Seit einigen Jahren breitet sich der Rothirsch im Freiamt aus. Gab es in der nahen Albiskette bereits stabile Bestände, erobern diese Tiere immer mehr Gebiete zwischen Baden, Muri und dem Kelleramt. Die Zürcher Fachhochschule für Angewandte Wissenschaften will es genau wissen. Für das «Monitoring Rothirschbestände in der Region Albiskette / Reusstal in den Kantonen Zürich und Aargau» installierte sie 2020 rund 200 Kameras. Das erste Zwischenergebnis zeigt nun, dass es im Freiamt, besonders in Oberwil-Lieli, Unterlunkhofen und Jonen, viele Hirsche gibt.
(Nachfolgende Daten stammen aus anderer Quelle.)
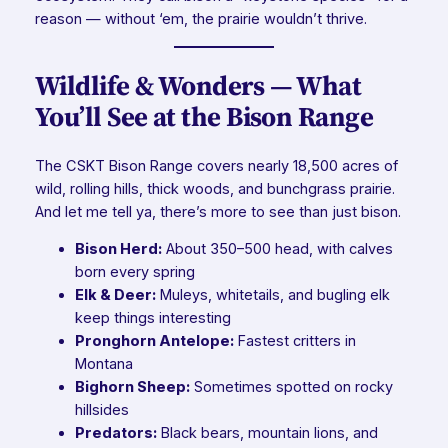
reason — without ‘em, the prairie wouldn’t thrive.
Wildlife & Wonders — What
You’ll See at the Bison Range
The CSKT Bison Range covers nearly 18,500 acres of
wild, rolling hills, thick woods, and bunchgrass prairie.
And let me tell ya, there’s more to see than just bison.
Bison Herd:
About 350–500 head, with calves
born every spring
Elk & Deer:
Muleys, whitetails, and bugling elk
keep things interesting
Pronghorn Antelope:
Fastest critters in
Montana
Bighorn Sheep:
Sometimes spotted on rocky
hillsides
Predators:
Black bears, mountain lions, and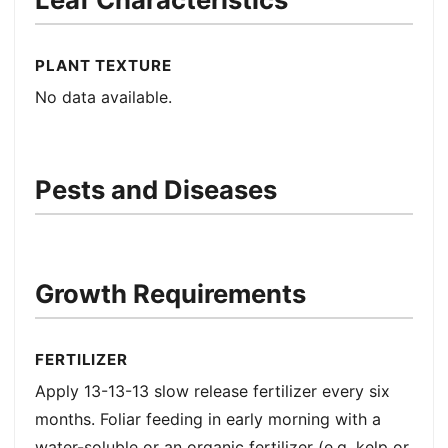
PLANT TEXTURE
No data available.
Pests and Diseases
Growth Requirements
FERTILIZER
Apply 13-13-13 slow release fertilizer every six
months. Foliar feeding in early morning with a
water-soluble or an organic fertilizer (e.g. kelp or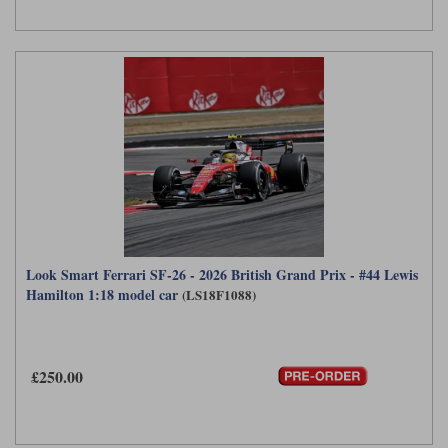
Look Smart Ferrari SF-26 - 2026 British Grand Prix - #44 Lewis
Hamilton 1:18 model car
(LS18F1088)
£250.00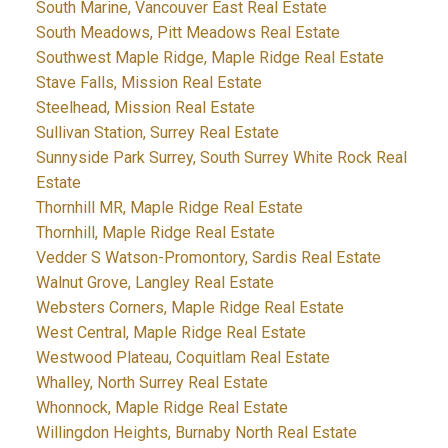
South Marine, Vancouver East Real Estate
South Meadows, Pitt Meadows Real Estate
Southwest Maple Ridge, Maple Ridge Real Estate
Stave Falls, Mission Real Estate
Steelhead, Mission Real Estate
Sullivan Station, Surrey Real Estate
Sunnyside Park Surrey, South Surrey White Rock Real
Estate
Thornhill MR, Maple Ridge Real Estate
Thornhill, Maple Ridge Real Estate
Vedder S Watson-Promontory, Sardis Real Estate
Walnut Grove, Langley Real Estate
Websters Corners, Maple Ridge Real Estate
West Central, Maple Ridge Real Estate
Westwood Plateau, Coquitlam Real Estate
Whalley, North Surrey Real Estate
Whonnock, Maple Ridge Real Estate
Willingdon Heights, Burnaby North Real Estate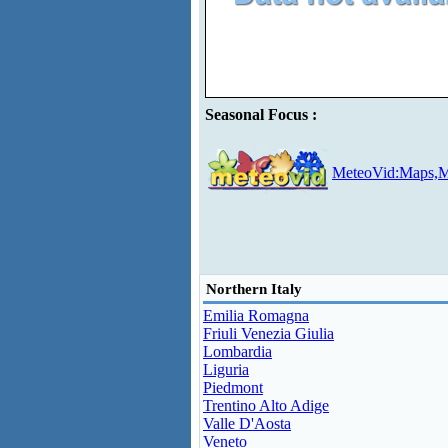
Seasonal Focus :
MeteoVid:Maps,M
Northern Italy
Emilia Romagna
Friuli Venezia Giulia
Lombardia
Liguria
Piedmont
Trentino Alto Adige
Valle D'Aosta
Veneto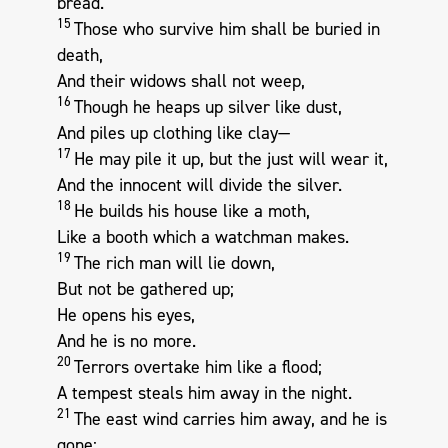
bread.
15
Those who survive him shall be buried in
death,
And their widows shall not weep,
16
Though he heaps up silver like dust,
And piles up clothing like clay—
17
He may pile it up, but the just will wear it,
And the innocent will divide the silver.
18
He builds his house like a moth,
Like a booth which a watchman makes.
19
The rich man will lie down,
But not be gathered up;
He opens his eyes,
And he is no more.
20
Terrors overtake him like a flood;
A tempest steals him away in the night.
21
The east wind carries him away, and he is
gone;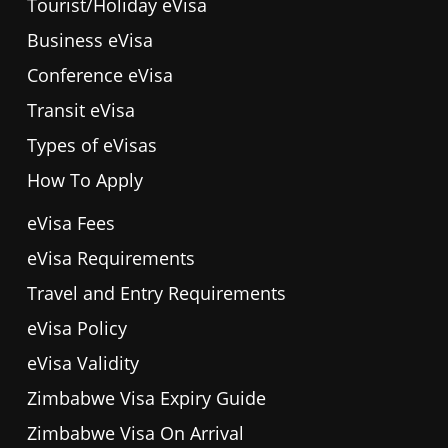
Tourist/Holiday eVisa
Business eVisa
Conference eVisa
Transit eVisa
Types of eVisas
How To Apply
eVisa Fees
eVisa Requirements
Travel and Entry Requirements
eVisa Policy
eVisa Validity
Zimbabwe Visa Expiry Guide
Zimbabwe Visa On Arrival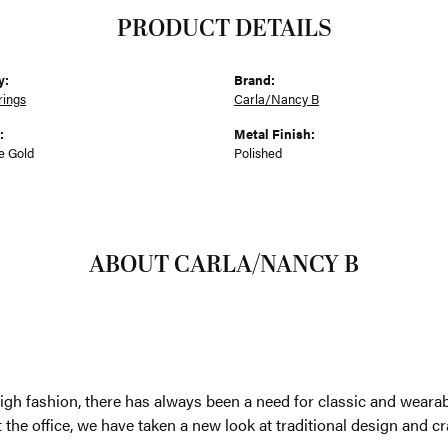
PRODUCT DETAILS
y:
Brand:
rings
Carla/Nancy B
:
Metal Finish:
e Gold
Polished
ABOUT CARLA/NANCY B
/NANCY B
d leans more and more towards high fashion, there has always b
t is a pair of gold ball studs or a simple hoop earring. At home o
Noch keine Bestandesdichte bekannt

Im Aargau wurden von 18 von 44 Kameras Rothirsche festgestellt. In drei weiteren «Planquadraten» erfolgte der Nachweis ausserhalb dieses systematischen Monitorings. Studienleiter Claudio Signer von der ZHAW: «Beide Arten von Feststellungen basieren auf handfesten Nachweisen. Dies können neben Fotofallenbilder Abschüsse oder Fallwild sein, aber auch Sichtbeobachtungen oder Spuren, die von Jägern und anderen kompetenten Personen dokumentiert worden sind.» Diese Methoden seien sehr zuverlässig. Wichtig sei, dass die Wilddaten möglichst sauber, einheitlich und flächendeckend erhoben würden.

73 Hinweise gab es im Revier Jonen. Diese deutet der Studienleiter so, dass die Rothirsche in diesem Gebiet relativ weiträumig vorkommen. «Aus der Anzahl Nachweise kann allerdings noch keine Bestandesschätzung und Bestandesdichte abgeleitet werden», betont er.

Einzelne Tiere möglich

Es gab auch Gebiete ohne Nachweise, so zum Beispiel zwischen Rudolfstetten und Friedlisberg oder im Zufiker Emaus-Wald. Claudio Signer schliesst nicht aus, dass dort zumindest zeitweise einzelne Rothirsche vorkommen. «Wir gehen davon aus, dass unser Monitoring eine dauerhafte Rothirschpräsenz nachweisen können wird. Die bisherige Untersuchungsdauer ist mit fünf Monaten aber erst ein Zwischenergebnis.»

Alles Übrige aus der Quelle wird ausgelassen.